StringerBell wrote:I just saw a thread where someone has been asking about how to write sounds that certain Yiddish letters make in Polish. I'm assuming that Yiddish uses the same alphabet and sounds as Hebrew (though maybe I'm wrong here). I'm not sure if you can answer this question, but if anyone here can, I think it would be you! I'm not sure if you've seen the thread, so here is a link:
https://forum.language-learners.org/vie ... 14&t=10225
Well... almost but not quite. Yiddish uses the Hebrew alphabet, but it isn't used the same way. Unlike in Hebrew, Yiddish words are completely phonetic and you can tell the exact vowels that are used. The exception is Hebrew loanwords, which are spelled the same as in Hebrew so you won't know the vowels unless you know the word. But, Yiddish Hebrew pronunciation is very different from standard Modern Hebrew. For example, Yiddish had a vowel shift from Middle High German where a long /o/ becomes the diphthong /oi/. This is why the Yiddish equivalent to the modern German phrase "o Weh ist mir" (meaning "oh woe is me") is "oy vey iz mir". This sound shift also applies to the Yiddish pronunciation of Hebrew, so the Hebrew name for Moses, משה, is pronounced Moshe /mo.'ʃɛ/ in standard Modern Hebrew but Moyshe /'moi.ʃɛ/ in Yiddish.

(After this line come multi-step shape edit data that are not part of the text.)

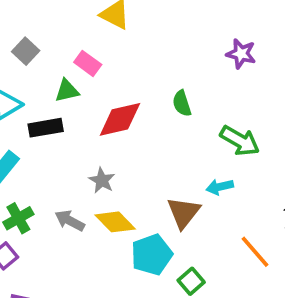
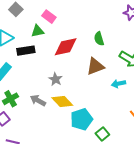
brown triangle: (184, 213) -> (95, 66), moved, turned 30

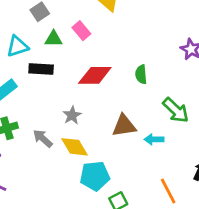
green triangle: (38, 31) -> (53, 39), moved
brown triangle: (95, 66) -> (124, 126), moved

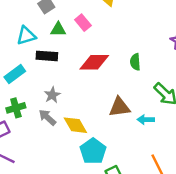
gray star: (72, 115) -> (52, 95), moved
cyan pentagon: (95, 176) -> (93, 151), turned -30

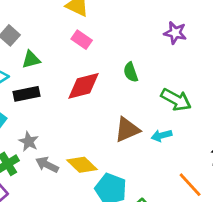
pink rectangle: (83, 23) -> (82, 40), moved
gray star: (52, 95) -> (29, 142), moved

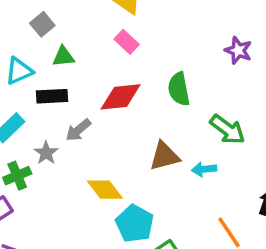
green semicircle: (131, 72) -> (179, 89), size x1.4
gray arrow: (47, 165) -> (78, 130), moved, turned -75

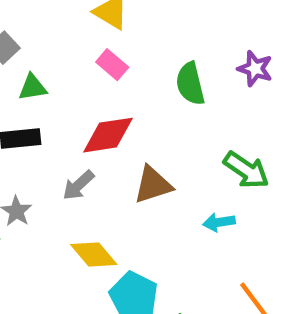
green semicircle: (179, 89) -> (190, 84), moved
gray arrow: (78, 130) -> (78, 185), moved
brown triangle: (164, 156) -> (153, 185), moved

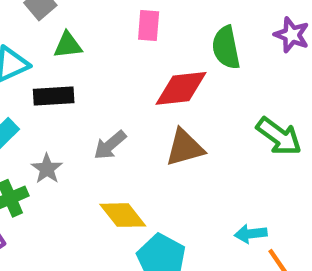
pink rectangle: (112, 65) -> (149, 25), turned 52
red diamond: (108, 135) -> (181, 88), moved
cyan arrow: (219, 222) -> (251, 234), moved

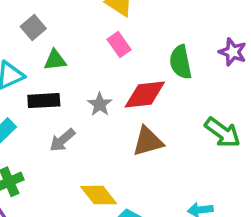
pink rectangle: (149, 25) -> (119, 45), turned -40
gray arrow: (110, 145) -> (62, 140), moved
gray star: (47, 169) -> (100, 104), moved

Also, the letter ת (tav) could be either hard or soft in classical Hebrew. The hard sound was a /t/, but the soft sound was pronounced /θ/, the voiceless "th" sound. These sounds have merged in Modern Hebrew and are both pronounced /t/, but in Yiddish the distinction is preserved with the soft ת being pronounced /s/ instead of /t/, so the letter ב (bet /bet/ in Modern Hebrew) would be prounced "beys" (/beis/) in Yiddish. The original /θ/ sound is often preserved in English, which is why you may see a Temple Beth Israel or talk about the Sabbath rather than Shabes (Yiddish) or Shabat (Modern Hebrew).
Also, the question doesn't necessarily have anything to do with the Polish language. It has to do with a vowel difference between standard Yiddish and the dialect of Yiddish that comes from Poland, and specifically the question was about how to reflect the difference in an original romanization system.